In 2016, SRAM shook the mountain bike industry by releasing the very first 1x12 drivetrain. The world would now be open to SRAM Eagle but it was only available in two options: X01 and XX1. As you could imagine, the industry went wild and just about everyone that could make the investment did so immediately. This left a large portion of the market untouched as the prices were not exactly favorable towards a majority of the riding community. Let’s be honest, not everyone has over $1,000 to be dropping on a drivetrain overnight. As months went by, SRAM had been cooking up something good and would release a more affordable version of the Eagle Drivetrain. In June of 2017, SRAM introduced the GX Eagle drivetrain and to no surprise, it took over the market for months to follow. This more affordable drivetrain would only cost $495 with cranks and $375 without cranks. Quite a big difference in price!

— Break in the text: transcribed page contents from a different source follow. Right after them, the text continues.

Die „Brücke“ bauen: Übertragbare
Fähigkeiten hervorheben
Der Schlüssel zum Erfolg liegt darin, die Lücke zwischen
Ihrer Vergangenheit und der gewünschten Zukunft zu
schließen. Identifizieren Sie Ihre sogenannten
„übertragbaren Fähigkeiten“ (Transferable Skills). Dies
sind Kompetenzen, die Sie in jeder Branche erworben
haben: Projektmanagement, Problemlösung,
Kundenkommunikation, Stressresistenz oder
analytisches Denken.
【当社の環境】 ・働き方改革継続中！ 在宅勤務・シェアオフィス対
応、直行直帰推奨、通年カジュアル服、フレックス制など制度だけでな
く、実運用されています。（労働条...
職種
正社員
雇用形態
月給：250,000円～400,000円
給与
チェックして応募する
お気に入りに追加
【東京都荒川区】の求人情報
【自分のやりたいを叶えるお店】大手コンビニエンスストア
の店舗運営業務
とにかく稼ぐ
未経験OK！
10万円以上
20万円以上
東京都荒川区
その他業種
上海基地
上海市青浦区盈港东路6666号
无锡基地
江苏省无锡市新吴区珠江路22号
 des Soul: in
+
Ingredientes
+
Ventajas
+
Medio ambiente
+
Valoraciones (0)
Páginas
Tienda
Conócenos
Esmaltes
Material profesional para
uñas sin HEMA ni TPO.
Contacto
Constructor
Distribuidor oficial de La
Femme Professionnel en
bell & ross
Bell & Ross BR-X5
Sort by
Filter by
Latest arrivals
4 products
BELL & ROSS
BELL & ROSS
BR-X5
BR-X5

Although the introduction of SRAM’s GX Eagle Drivetrain converted a lot of customers from their 2x10 and 1x11 drivetrains, there was still a few issues that held serious problems for many riders. The first problem was the XD freehub body that SRAM has been known to use on their most modern drivetrains. The issue with the XD driver was that not every hub on the market had replacement freehubs that a rider could easily swap out. This was most commonly seen on most stock bikes with generic OEM hubs. Another issue was still the price. Although the cost was almost cut in half when releasing the GX groupset, many people still could not afford it.
As an answer for these problems, SRAM has now released the 4th version of Eagle and introduced the SRAM NX Eagle Drivetrain. This groupset has cut the cost of converting your bike to a 1x12 setup for the cheapest value possible. That is $375 USD for the entire kit and $270 USD excluding the crankset. Aside from sporting a lower cost, the cassette would not require the proprietary XD freehub that had cursed so many riders over the past two years. The SRAM NX Eagle cassette features a standard mount for a 7/8/9/10 speed freehub body. This will make it compatible with nearly every bike on the market. NX will still be compatible with any existing Eagle drivetrain. Yes, that means if you have an XX1, X01 or GX kit on your bike right now, then you can swap out the parts and still have everything work the way it was intended. More importantly, if you want to run Eagle but have been limited to your freehub design, then you can install the NX cassette and any other Eagle components you may want.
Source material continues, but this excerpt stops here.